• _Work instructions_: In the data that follows, each entry is to be restated exactly.

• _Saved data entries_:
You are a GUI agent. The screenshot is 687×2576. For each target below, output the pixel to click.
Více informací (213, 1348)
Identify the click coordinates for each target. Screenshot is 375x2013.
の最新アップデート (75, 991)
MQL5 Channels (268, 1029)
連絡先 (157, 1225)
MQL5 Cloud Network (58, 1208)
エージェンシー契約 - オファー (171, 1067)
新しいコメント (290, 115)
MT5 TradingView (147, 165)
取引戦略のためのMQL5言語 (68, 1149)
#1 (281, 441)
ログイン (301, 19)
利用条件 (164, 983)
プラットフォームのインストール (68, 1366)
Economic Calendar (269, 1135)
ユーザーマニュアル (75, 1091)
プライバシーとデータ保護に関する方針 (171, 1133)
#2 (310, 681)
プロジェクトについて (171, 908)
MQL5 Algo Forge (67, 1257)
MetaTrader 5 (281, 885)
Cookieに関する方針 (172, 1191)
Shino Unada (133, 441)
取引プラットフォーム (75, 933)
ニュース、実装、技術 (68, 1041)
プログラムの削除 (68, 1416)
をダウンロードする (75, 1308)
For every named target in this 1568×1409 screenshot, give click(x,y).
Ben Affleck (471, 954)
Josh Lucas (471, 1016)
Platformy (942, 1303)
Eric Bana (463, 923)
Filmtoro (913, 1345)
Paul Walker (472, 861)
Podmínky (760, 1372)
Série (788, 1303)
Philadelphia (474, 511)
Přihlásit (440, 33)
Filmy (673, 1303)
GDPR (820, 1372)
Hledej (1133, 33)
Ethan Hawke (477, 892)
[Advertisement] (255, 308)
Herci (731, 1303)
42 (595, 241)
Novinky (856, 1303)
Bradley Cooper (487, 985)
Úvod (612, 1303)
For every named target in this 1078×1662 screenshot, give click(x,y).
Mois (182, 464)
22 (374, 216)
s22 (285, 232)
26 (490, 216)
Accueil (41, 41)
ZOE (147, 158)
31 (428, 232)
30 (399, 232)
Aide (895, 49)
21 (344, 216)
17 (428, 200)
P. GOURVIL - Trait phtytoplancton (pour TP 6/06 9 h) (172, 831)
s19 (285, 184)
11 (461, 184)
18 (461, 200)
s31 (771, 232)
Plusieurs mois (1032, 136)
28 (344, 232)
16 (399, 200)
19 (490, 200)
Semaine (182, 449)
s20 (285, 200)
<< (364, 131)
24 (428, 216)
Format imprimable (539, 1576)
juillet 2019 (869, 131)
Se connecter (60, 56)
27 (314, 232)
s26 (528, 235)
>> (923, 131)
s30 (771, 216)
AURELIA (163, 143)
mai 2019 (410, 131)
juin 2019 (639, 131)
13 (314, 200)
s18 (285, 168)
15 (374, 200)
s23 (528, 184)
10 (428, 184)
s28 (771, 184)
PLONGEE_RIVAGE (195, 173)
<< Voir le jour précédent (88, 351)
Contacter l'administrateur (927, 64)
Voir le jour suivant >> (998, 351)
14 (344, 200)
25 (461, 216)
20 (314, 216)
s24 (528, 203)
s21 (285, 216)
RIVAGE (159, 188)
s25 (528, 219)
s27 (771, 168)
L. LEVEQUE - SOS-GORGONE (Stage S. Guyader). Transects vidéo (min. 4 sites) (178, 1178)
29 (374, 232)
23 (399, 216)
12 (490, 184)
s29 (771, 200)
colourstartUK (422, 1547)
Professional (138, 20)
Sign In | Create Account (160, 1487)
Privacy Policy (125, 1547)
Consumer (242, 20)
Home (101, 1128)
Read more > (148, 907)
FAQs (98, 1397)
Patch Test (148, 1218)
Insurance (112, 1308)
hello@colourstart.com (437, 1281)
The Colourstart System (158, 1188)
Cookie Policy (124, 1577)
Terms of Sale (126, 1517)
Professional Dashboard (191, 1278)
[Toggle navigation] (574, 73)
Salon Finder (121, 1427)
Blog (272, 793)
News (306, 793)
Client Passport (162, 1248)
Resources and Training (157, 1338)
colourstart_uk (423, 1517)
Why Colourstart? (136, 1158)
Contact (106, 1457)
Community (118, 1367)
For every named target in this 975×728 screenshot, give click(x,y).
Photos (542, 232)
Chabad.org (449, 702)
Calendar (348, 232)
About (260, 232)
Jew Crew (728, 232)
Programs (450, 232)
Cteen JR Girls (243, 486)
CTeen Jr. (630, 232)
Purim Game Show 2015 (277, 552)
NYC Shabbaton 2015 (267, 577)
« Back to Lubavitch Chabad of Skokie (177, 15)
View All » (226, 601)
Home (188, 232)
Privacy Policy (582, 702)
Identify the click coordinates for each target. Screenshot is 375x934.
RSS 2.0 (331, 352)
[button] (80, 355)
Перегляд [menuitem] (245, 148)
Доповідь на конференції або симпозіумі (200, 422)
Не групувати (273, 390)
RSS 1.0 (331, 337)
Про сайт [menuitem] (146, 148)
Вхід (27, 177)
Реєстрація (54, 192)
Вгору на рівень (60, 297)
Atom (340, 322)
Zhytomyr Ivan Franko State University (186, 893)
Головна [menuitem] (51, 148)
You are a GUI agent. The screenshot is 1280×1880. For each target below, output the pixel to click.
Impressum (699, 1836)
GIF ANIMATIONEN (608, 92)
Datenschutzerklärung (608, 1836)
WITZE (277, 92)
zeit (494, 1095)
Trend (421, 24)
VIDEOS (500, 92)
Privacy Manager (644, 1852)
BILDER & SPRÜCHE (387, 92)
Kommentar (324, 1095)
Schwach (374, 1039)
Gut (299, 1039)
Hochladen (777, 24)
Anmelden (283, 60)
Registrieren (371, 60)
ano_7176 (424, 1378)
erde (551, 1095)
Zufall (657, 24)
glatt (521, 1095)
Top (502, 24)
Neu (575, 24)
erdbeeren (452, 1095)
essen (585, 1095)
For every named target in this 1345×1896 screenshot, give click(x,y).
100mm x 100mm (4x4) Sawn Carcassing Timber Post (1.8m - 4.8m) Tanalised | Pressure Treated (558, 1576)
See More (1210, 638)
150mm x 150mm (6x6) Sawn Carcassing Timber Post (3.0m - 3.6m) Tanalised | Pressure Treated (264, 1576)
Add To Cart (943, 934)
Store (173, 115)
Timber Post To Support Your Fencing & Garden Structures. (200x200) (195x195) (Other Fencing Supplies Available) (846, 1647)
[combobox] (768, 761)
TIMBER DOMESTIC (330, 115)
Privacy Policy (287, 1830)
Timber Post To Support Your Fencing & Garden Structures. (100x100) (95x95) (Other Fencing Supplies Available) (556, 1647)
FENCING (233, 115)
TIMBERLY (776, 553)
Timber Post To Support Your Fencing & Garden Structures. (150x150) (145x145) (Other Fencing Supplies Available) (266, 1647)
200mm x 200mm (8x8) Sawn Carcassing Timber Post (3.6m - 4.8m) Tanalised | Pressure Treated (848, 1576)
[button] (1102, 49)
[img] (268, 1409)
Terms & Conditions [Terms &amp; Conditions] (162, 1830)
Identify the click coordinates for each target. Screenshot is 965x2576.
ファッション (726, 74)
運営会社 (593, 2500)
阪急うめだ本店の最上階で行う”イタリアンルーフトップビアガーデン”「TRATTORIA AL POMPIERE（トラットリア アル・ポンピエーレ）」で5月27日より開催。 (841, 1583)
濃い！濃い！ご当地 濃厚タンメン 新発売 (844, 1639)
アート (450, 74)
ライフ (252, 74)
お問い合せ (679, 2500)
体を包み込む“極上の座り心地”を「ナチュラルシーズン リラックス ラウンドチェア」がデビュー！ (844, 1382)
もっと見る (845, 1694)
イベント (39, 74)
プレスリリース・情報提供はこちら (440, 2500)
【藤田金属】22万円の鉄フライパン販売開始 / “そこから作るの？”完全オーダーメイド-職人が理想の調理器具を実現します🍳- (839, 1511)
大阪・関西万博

• _Exercise response_:
You are a GUI agent. The screenshot is 687×2576. For each target below, output the pixel to click.
Více informací (213, 1348)
Identify the click coordinates for each target. Screenshot is 375x2013.
の最新アップデート (75, 991)
MQL5 Channels (268, 1029)
連絡先 (157, 1225)
MQL5 Cloud Network (58, 1208)
エージェンシー契約 - オファー (171, 1067)
新しいコメント (290, 115)
MT5 TradingView (147, 165)
取引戦略のためのMQL5言語 (68, 1149)
#1 (281, 441)
ログイン (301, 19)
利用条件 (164, 983)
プラットフォームのインストール (68, 1366)
Economic Calendar (269, 1135)
ユーザーマニュアル (75, 1091)
プライバシーとデータ保護に関する方針 (171, 1133)
#2 (310, 681)
プロジェクトについて (171, 908)
MQL5 Algo Forge (67, 1257)
MetaTrader 5 (281, 885)
Cookieに関する方針 (172, 1191)
Shino Unada (133, 441)
取引プラットフォーム (75, 933)
ニュース、実装、技術 (68, 1041)
プログラムの削除 (68, 1416)
をダウンロードする (75, 1308)
For every named target in this 1568×1409 screenshot, give click(x,y).
Ben Affleck (471, 954)
Josh Lucas (471, 1016)
Platformy (942, 1303)
Eric Bana (463, 923)
Filmtoro (913, 1345)
Paul Walker (472, 861)
Podmínky (760, 1372)
Série (788, 1303)
Philadelphia (474, 511)
Přihlásit (440, 33)
Filmy (673, 1303)
GDPR (820, 1372)
Hledej (1133, 33)
Ethan Hawke (477, 892)
[Advertisement] (255, 308)
Herci (731, 1303)
42 (595, 241)
Novinky (856, 1303)
Bradley Cooper (487, 985)
Úvod (612, 1303)
For every named target in this 1078×1662 screenshot, give click(x,y).
Mois (182, 464)
22 (374, 216)
s22 (285, 232)
26 (490, 216)
Accueil (41, 41)
ZOE (147, 158)
31 (428, 232)
30 (399, 232)
Aide (895, 49)
21 (344, 216)
17 (428, 200)
P. GOURVIL - Trait phtytoplancton (pour TP 6/06 9 h) (172, 831)
s19 (285, 184)
11 (461, 184)
18 (461, 200)
s31 (771, 232)
Plusieurs mois (1032, 136)
28 (344, 232)
16 (399, 200)
19 (490, 200)
Semaine (182, 449)
s20 (285, 200)
<< (364, 131)
24 (428, 216)
Format imprimable (539, 1576)
juillet 2019 (869, 131)
Se connecter (60, 56)
27 (314, 232)
s26 (528, 235)
>> (923, 131)
s30 (771, 216)
AURELIA (163, 143)
mai 2019 (410, 131)
juin 2019 (639, 131)
13 (314, 200)
s18 (285, 168)
15 (374, 200)
s23 (528, 184)
10 (428, 184)
s28 (771, 184)
PLONGEE_RIVAGE (195, 173)
<< Voir le jour précédent (88, 351)
Contacter l'administrateur (927, 64)
Voir le jour suivant >> (998, 351)
14 (344, 200)
25 (461, 216)
20 (314, 216)
s24 (528, 203)
s21 (285, 216)
RIVAGE (159, 188)
s25 (528, 219)
s27 (771, 168)
L. LEVEQUE - SOS-GORGONE (Stage S. Guyader). Transects vidéo (min. 4 sites) (178, 1178)
29 (374, 232)
23 (399, 216)
12 (490, 184)
s29 (771, 200)
colourstartUK (422, 1547)
Professional (138, 20)
Sign In | Create Account (160, 1487)
Privacy Policy (125, 1547)
Consumer (242, 20)
Home (101, 1128)
Read more > (148, 907)
FAQs (98, 1397)
Patch Test (148, 1218)
Insurance (112, 1308)
hello@colourstart.com (437, 1281)
The Colourstart System (158, 1188)
Cookie Policy (124, 1577)
Terms of Sale (126, 1517)
Professional Dashboard (191, 1278)
[Toggle navigation] (574, 73)
Salon Finder (121, 1427)
Blog (272, 793)
News (306, 793)
Client Passport (162, 1248)
Resources and Training (157, 1338)
colourstart_uk (423, 1517)
Why Colourstart? (136, 1158)
Contact (106, 1457)
Community (118, 1367)
For every named target in this 975×728 screenshot, give click(x,y).
Photos (542, 232)
Chabad.org (449, 702)
Calendar (348, 232)
About (260, 232)
Jew Crew (728, 232)
Programs (450, 232)
Cteen JR Girls (243, 486)
CTeen Jr. (630, 232)
Purim Game Show 2015 (277, 552)
NYC Shabbaton 2015 (267, 577)
« Back to Lubavitch Chabad of Skokie (177, 15)
View All » (226, 601)
Home (188, 232)
Privacy Policy (582, 702)
Identify the click coordinates for each target. Screenshot is 375x934.
RSS 2.0 (331, 352)
[button] (80, 355)
Перегляд [menuitem] (245, 148)
Доповідь на конференції або симпозіумі (200, 422)
Не групувати (273, 390)
RSS 1.0 (331, 337)
Про сайт [menuitem] (146, 148)
Вхід (27, 177)
Реєстрація (54, 192)
Вгору на рівень (60, 297)
Atom (340, 322)
Zhytomyr Ivan Franko State University (186, 893)
Головна [menuitem] (51, 148)
You are a GUI agent. The screenshot is 1280×1880. For each target below, output the pixel to click.
Impressum (699, 1836)
GIF ANIMATIONEN (608, 92)
Datenschutzerklärung (608, 1836)
WITZE (277, 92)
zeit (494, 1095)
Trend (421, 24)
VIDEOS (500, 92)
Privacy Manager (644, 1852)
BILDER & SPRÜCHE (387, 92)
Kommentar (324, 1095)
Schwach (374, 1039)
Gut (299, 1039)
Hochladen (777, 24)
Anmelden (283, 60)
Registrieren (371, 60)
ano_7176 (424, 1378)
erde (551, 1095)
Zufall (657, 24)
glatt (521, 1095)
Top (502, 24)
Neu (575, 24)
erdbeeren (452, 1095)
essen (585, 1095)
For every named target in this 1345×1896 screenshot, give click(x,y).
100mm x 100mm (4x4) Sawn Carcassing Timber Post (1.8m - 4.8m) Tanalised | Pressure Treated (558, 1576)
See More (1210, 638)
150mm x 150mm (6x6) Sawn Carcassing Timber Post (3.0m - 3.6m) Tanalised | Pressure Treated (264, 1576)
Add To Cart (943, 934)
Store (173, 115)
Timber Post To Support Your Fencing & Garden Structures. (200x200) (195x195) (Other Fencing Supplies Available) (846, 1647)
[combobox] (768, 761)
TIMBER DOMESTIC (330, 115)
Privacy Policy (287, 1830)
Timber Post To Support Your Fencing & Garden Structures. (100x100) (95x95) (Other Fencing Supplies Available) (556, 1647)
FENCING (233, 115)
TIMBERLY (776, 553)
Timber Post To Support Your Fencing & Garden Structures. (150x150) (145x145) (Other Fencing Supplies Available) (266, 1647)
200mm x 200mm (8x8) Sawn Carcassing Timber Post (3.6m - 4.8m) Tanalised | Pressure Treated (848, 1576)
[button] (1102, 49)
[img] (268, 1409)
Terms & Conditions [Terms &amp; Conditions] (162, 1830)
Identify the click coordinates for each target. Screenshot is 965x2576.
ファッション (726, 74)
運営会社 (593, 2500)
阪急うめだ本店の最上階で行う”イタリアンルーフトップビアガーデン”「TRATTORIA AL POMPIERE（トラットリア アル・ポンピエーレ）」で5月27日より開催。 (841, 1583)
濃い！濃い！ご当地 濃厚タンメン 新発売 (844, 1639)
アート (450, 74)
ライフ (252, 74)
お問い合せ (679, 2500)
体を包み込む“極上の座り心地”を「ナチュラルシーズン リラックス ラウンドチェア」がデビュー！ (844, 1382)
もっと見る (845, 1694)
イベント (39, 74)
プレスリリース・情報提供はこちら (440, 2500)
【藤田金属】22万円の鉄フライパン販売開始 / “そこから作るの？”完全オーダーメイド-職人が理想の調理器具を実現します🍳- (839, 1511)
大阪・関西万博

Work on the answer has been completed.